Cisco bug bypasses authentication
Cisco has released security updates to address a critical vulnerability (CVE-2023-20101) in its Emergency Responder system. The flaw could allow unauthenticated attackers to access affected devices using hard-coded root credentials. The flaw affects CER version 12.5(1)SU4, and Cisco recommends updating to version 12.5(1)SU5 to mitigate the risk. No known incidents or malicious exploits have been reported.
Bugs let attackers take control of BMC systems
A series of vulnerabilities found in Supermicro BMC IPMI Firmware could allow attackers to gain complete control of affected systems. Researchers discovered three cross-site scripting flaws and one command-injection vulnerability in Supermicro BMCs, which, if combined, could enable arbitrary code execution and allow attackers to gain root privileges. Although the vulnerability requires authentication, attackers could use XSS vulnerabilities to create admin accounts with the necessary privileges.
Actively exploited Atlassian zero-day fixed
Enterprise software services provider Atlassian has released patches to address a critical zero-day vulnerability (CVE-2023-22515) in publicly accessible Confluence Data Center and Server instances.
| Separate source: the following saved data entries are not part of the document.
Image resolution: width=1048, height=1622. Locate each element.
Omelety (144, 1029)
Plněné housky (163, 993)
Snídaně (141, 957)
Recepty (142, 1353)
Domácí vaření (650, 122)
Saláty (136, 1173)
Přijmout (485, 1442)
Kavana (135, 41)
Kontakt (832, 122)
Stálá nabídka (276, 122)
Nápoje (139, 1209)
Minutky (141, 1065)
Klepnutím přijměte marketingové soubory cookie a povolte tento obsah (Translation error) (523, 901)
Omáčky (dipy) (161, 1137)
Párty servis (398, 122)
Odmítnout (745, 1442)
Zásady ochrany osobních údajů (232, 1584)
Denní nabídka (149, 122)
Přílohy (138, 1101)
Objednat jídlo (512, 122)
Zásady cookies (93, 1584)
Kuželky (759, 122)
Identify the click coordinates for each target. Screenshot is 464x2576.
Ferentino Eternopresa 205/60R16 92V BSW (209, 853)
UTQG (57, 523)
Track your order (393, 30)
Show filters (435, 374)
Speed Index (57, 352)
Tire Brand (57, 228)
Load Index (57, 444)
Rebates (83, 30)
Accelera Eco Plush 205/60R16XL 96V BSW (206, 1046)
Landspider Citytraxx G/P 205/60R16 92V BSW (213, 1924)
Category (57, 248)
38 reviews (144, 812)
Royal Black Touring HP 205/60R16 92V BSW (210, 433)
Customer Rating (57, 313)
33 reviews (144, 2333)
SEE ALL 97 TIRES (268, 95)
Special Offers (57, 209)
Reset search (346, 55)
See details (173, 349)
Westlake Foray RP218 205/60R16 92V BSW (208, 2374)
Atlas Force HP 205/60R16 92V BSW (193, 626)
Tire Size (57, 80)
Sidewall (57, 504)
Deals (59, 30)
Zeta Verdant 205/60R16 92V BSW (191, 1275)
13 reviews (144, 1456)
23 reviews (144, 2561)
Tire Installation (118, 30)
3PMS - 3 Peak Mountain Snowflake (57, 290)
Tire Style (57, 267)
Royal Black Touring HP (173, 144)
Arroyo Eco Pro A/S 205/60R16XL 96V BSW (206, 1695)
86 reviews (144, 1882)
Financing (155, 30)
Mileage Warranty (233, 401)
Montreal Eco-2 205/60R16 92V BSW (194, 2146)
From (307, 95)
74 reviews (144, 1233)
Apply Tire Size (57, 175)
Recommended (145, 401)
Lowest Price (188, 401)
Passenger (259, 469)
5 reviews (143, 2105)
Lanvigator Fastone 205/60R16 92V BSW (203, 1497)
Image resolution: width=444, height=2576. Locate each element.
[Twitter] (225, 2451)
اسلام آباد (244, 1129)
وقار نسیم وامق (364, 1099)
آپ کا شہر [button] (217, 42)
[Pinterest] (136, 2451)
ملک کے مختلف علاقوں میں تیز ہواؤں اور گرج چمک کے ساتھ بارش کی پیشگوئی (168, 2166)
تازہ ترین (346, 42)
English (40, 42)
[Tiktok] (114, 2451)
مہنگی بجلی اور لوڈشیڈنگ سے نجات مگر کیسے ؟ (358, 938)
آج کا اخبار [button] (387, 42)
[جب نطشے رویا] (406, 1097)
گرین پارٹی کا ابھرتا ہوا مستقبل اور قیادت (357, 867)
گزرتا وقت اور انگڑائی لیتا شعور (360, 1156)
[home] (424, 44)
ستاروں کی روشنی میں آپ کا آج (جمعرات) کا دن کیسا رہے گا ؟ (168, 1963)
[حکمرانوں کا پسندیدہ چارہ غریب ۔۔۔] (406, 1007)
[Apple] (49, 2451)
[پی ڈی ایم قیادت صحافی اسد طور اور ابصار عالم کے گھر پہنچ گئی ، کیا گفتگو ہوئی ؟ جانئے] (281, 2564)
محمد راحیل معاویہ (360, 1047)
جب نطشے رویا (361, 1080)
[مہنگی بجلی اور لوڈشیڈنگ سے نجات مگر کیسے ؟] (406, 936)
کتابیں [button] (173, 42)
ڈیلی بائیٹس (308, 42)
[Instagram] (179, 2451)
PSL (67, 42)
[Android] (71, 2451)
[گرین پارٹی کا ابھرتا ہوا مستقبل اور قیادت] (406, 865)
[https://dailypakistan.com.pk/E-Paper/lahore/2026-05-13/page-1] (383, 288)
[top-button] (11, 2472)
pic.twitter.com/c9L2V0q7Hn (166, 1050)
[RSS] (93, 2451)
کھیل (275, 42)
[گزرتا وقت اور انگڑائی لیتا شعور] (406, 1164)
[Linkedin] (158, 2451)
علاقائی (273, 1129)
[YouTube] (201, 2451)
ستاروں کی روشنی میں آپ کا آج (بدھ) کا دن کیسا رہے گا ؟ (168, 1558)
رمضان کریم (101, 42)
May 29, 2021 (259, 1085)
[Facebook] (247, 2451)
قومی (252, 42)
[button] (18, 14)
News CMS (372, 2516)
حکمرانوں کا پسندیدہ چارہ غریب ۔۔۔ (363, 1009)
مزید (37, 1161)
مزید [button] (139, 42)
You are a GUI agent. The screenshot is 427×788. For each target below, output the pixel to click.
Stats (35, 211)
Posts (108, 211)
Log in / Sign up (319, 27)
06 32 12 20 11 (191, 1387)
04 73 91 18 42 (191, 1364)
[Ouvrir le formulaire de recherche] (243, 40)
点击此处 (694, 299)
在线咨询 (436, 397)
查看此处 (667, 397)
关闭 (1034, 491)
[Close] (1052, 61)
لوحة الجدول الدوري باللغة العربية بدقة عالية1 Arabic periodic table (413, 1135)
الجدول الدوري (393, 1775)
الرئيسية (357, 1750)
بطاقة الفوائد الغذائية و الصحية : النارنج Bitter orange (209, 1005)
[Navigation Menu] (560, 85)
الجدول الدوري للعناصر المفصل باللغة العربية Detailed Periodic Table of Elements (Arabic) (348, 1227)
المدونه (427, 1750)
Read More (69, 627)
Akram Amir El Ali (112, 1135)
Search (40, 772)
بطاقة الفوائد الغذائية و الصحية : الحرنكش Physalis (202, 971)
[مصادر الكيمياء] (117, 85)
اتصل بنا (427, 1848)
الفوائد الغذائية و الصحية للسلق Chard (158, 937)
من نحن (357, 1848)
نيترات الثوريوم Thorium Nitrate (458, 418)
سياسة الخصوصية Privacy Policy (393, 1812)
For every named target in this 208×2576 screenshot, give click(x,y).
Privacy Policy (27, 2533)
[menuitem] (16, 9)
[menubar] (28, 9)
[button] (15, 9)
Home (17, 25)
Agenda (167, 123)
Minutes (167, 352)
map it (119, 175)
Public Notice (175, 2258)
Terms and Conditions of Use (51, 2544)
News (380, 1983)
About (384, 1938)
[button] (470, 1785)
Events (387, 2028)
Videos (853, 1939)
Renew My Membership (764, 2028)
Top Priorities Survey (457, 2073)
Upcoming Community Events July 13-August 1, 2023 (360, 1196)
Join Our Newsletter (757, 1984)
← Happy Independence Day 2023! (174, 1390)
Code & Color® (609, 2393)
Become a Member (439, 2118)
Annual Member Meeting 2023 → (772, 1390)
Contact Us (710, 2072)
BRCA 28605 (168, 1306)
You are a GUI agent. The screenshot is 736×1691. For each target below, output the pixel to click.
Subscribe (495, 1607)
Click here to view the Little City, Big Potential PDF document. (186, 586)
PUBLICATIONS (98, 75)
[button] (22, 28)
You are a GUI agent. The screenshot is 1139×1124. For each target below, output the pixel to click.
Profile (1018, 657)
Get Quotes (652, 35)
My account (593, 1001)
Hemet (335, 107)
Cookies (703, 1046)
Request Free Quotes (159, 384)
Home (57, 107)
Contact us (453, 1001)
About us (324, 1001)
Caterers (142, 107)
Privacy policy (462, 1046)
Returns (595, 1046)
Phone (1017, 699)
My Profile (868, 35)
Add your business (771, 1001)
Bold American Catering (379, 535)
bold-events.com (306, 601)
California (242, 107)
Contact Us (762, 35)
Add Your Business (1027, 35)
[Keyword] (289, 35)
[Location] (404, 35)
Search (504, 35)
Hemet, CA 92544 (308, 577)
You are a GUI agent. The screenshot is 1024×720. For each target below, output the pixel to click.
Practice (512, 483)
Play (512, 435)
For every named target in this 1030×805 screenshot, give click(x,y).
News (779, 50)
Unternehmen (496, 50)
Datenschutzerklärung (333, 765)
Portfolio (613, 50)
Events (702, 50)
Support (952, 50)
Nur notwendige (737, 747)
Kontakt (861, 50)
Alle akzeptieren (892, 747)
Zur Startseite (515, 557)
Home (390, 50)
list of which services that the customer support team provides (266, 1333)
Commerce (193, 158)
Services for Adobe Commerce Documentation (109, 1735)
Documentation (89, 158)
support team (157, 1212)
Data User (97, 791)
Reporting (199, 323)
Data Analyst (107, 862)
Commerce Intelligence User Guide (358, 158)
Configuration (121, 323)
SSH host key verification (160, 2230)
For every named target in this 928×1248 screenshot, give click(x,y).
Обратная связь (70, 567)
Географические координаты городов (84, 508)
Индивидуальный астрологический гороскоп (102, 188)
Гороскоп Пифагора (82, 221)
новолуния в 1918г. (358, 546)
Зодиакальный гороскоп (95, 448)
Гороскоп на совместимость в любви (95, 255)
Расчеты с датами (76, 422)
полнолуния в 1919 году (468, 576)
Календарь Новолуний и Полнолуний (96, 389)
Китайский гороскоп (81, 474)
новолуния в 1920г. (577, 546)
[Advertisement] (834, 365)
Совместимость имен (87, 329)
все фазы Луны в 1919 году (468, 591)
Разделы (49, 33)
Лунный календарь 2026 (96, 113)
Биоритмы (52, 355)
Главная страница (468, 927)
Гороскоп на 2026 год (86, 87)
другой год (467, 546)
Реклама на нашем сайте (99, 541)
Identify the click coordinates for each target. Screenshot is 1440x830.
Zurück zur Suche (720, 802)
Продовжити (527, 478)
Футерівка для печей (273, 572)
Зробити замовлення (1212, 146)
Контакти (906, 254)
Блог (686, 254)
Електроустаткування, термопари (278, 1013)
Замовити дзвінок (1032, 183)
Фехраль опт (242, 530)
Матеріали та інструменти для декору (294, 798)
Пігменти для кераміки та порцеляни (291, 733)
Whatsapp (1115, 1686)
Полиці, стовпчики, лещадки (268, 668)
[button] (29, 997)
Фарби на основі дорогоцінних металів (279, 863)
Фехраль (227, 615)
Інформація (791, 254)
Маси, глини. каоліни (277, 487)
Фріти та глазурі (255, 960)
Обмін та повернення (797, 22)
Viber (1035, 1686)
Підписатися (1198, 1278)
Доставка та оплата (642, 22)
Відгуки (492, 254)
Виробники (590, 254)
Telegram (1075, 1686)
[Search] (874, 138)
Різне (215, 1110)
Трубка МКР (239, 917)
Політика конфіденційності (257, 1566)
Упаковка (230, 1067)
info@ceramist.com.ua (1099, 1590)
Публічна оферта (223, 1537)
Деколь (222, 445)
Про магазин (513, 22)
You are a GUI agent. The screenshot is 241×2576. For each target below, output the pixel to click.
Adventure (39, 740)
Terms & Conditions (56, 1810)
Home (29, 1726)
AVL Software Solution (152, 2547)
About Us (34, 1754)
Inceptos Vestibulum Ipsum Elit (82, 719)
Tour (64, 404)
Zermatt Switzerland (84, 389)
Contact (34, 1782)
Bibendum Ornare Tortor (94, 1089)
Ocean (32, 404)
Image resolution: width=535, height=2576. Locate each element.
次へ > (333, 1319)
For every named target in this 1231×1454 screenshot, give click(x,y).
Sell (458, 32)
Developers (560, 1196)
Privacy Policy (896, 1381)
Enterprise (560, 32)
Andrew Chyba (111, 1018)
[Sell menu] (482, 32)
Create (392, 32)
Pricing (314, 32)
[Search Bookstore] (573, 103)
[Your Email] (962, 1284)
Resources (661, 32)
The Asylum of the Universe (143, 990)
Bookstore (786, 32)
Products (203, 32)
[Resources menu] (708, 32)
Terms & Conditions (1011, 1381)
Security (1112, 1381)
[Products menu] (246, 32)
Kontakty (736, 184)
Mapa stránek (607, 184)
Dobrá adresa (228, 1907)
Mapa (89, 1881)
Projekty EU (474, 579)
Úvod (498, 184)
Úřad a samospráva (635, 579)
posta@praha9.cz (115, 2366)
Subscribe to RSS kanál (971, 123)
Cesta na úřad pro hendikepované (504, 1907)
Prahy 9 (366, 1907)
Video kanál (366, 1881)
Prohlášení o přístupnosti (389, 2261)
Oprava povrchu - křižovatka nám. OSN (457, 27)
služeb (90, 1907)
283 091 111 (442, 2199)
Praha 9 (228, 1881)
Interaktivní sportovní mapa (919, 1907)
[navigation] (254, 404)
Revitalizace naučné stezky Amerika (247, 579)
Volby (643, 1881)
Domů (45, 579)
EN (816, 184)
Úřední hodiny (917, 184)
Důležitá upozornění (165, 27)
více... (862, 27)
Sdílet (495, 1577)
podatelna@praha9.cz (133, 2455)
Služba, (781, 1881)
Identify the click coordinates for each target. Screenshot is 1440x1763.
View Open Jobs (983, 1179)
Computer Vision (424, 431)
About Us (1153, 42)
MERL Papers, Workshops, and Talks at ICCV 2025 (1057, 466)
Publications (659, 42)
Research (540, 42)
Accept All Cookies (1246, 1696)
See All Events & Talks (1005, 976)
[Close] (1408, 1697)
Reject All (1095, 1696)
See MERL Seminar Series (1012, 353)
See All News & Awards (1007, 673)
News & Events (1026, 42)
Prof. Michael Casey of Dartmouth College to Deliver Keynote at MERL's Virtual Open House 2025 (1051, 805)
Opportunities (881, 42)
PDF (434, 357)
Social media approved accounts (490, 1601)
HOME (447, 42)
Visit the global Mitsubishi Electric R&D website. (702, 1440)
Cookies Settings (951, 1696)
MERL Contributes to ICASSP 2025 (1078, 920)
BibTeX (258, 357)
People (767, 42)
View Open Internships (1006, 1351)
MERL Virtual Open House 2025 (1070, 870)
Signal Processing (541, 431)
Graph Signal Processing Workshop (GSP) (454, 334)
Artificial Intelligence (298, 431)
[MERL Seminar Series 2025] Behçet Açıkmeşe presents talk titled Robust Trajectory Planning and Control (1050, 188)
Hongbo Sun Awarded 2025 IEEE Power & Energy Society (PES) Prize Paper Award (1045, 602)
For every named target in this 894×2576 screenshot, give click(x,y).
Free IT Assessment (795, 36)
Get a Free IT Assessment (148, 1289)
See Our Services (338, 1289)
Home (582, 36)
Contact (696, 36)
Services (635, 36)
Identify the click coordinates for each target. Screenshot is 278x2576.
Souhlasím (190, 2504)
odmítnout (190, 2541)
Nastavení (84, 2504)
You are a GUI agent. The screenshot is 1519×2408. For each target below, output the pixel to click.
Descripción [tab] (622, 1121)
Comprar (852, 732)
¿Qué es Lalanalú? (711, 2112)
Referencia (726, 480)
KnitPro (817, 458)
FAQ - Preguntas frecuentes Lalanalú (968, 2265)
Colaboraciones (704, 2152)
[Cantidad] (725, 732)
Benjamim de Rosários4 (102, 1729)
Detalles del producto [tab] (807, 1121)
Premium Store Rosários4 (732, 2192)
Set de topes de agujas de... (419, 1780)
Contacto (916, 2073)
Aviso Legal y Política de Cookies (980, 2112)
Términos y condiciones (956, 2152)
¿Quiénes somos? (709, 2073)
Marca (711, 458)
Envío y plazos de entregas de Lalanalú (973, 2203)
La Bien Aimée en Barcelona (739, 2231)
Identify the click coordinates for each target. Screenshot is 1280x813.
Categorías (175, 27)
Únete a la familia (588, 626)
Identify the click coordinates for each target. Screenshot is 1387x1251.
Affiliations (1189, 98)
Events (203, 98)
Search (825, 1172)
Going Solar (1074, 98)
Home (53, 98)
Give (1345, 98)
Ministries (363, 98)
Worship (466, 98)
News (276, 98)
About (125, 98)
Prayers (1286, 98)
This remotely exploitable flaw allows external attackers to create unauthorized administrator accounts and access Confluence servers. The issue only affects Confluence versions 8.0.0 and later. The company has also shared indicators of compromise (IoCs) for detecting potential intrusions.
Crypto scams target high-profile YouTube channels
Cybercriminals have been exploiting high-profile YouTube accounts to perpetrate stream-jacking attacks leading to a sophisticated cryptocurrency scam. These attacks involve impersonating Tesla-related channels, embedding crypto scams in live streams, and manipulating comments. These scams encourage viewers to send cryptocurrency with the promise of doubling their funds. Researchers have found over 1300 videos promoting similar scams, with more than 150 distinct fraudulent websites involved.